Your brain is roughly 2% of your body weight but uses 20% of your energy. It processes 70,000 thoughts per day, stores an estimated 2.5 petabytes of information, and forms connections between 86 billion neurons. Cognitive function is the umbrella term for how well this extraordinary organ does its job — and the choices you make today directly shape how well it performs decades from now.
What Cognitive Function Includes
Cognitive function is not one thing — it is a collection of mental processes:
- Memory: Encoding, storing, and retrieving information (working memory, long-term memory, episodic memory)
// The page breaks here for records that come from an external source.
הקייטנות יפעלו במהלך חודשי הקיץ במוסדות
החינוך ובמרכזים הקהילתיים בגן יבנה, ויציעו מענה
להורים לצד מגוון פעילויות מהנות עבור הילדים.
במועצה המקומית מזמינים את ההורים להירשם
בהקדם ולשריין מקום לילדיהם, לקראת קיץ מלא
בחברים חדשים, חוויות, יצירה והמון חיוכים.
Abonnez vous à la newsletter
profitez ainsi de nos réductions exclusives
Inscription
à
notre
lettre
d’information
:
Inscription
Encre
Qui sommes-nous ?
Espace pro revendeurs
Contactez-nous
- Attention: Sustained focus, selective attention, divided attention
- Executive function: Planning, decision-making, impulse control, cognitive flexibility
- Processing speed: How quickly you take in and respond to information
- Language: Word finding, comprehension, verbal fluency
- Visuospatial skills: Navigation, spatial reasoning, pattern recognition
Some cognitive decline is a normal part of aging — processing speed peaks in the late teens and gradually slows, while vocabulary and general knowledge continue increasing well into the 60s-70s. But the difference between normal age-related changes and pathological decline (like dementia) is enormous, and lifestyle plays a major role in where you land.
What the Research Says About Protection
Exercise is the single most consistently supported cognitive protector. A 2020 meta-analysis in Neuroscience & Biobehavioral Reviews (PMID: 31837462) found that both aerobic exercise and resistance training improved cognitive function in adults over 50, with the strongest effects on executive function and memory.
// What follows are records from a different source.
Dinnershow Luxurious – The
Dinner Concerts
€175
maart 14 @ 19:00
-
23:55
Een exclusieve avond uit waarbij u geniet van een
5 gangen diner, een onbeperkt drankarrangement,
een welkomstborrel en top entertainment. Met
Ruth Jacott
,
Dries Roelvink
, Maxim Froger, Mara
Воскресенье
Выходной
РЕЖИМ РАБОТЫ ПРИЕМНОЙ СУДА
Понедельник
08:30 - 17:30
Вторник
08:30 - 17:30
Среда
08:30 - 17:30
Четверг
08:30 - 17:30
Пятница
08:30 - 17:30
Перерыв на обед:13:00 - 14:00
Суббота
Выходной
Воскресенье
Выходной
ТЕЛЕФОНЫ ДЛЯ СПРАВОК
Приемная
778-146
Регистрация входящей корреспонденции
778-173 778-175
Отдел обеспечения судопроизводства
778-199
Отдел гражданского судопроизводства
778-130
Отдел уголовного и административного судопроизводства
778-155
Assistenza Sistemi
Exercise increases brain-derived neurotrophic factor (BDNF), a protein that promotes neuron growth and survival, and stimulates neurogenesis in the hippocampus (the memory center).
Diet also matters. The MIND diet (a hybrid of Mediterranean and DASH diets) was associated with a 53% reduced risk of Alzheimer's disease in strict adherents, according to research published in Alzheimer's & Dementia (2015, PMID: 25681666).
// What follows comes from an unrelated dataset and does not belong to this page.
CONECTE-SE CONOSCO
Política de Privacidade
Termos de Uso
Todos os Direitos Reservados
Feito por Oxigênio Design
Sleep is when your brain consolidates memories and clears metabolic waste via the glymphatic system. Chronic sleep deprivation impairs attention, working memory, and decision-making — and may accelerate amyloid plaque accumulation associated with Alzheimer's.
Social engagement and mental stimulation (learning new skills, reading, puzzles, bilingualism) build cognitive reserve — the brain's resilience against damage.
The Threats
- Chronic stress: Sustained cortisol exposure shrinks the hippocampus and impairs prefrontal cortex function.
- Sedentary lifestyle: Physical inactivity is now recognized as a modifiable risk factor for dementia.
- Poor cardiovascular health: What is bad for your heart is bad for your brain. Hypertension, diabetes, and high cholesterol all increase dementia risk.
- Social isolation: A 2020 Lancet Commission identified social isolation as one of 12 modifiable risk factors for dementia.
- Excessive alcohol: Heavy drinking causes direct neurotoxic damage and brain atrophy.
When to See a Neurologist
Normal aging: occasionally forgetting where you put your keys. Concerning: forgetting what keys are for. See a doctor if you or loved ones notice progressive memory loss that interferes with daily tasks, difficulty following conversations or instructions, getting lost in familiar places, personality or mood changes, or confusion about time or place.
Early evaluation matters. While there is no cure for most dementias, early detection allows for treatment planning, clinical trial enrollment, and maximizing quality of life.
The Bottom Line
Cognitive function is not fixed — it is shaped by how you move, eat, sleep, connect, and manage stress. The brain is remarkably responsive to lifestyle choices at every age.
FAQ
Do brain training apps actually work? They improve performance on the specific tasks they train, but evidence for transfer to real-world cognitive function is weak. A 2016 review in Psychological Science in the Public Interest concluded that broad cognitive benefits from brain training programs are not supported. Learning new skills and physical exercise have stronger evidence.
At what age does cognitive decline start? Processing speed begins declining in the late 20s. Most other cognitive functions remain stable or improve until the 60s-70s, when gradual decline becomes more noticeable. Significant decline is not inevitable.
Can you reverse cognitive decline? Mild cognitive changes may be slowed or modestly improved with exercise, sleep optimization, social engagement, and treatment of underlying conditions (depression, sleep apnea, thyroid disorders). For established neurodegenerative disease, current treatments focus on slowing progression.
A note from Living & Health: We're a lifestyle and wellness magazine, not a doctor's office. The information here is for general education and entertainment — not medical advice. Always talk to a qualified healthcare professional before making changes to your health routine, especially if you have existing conditions or take medications.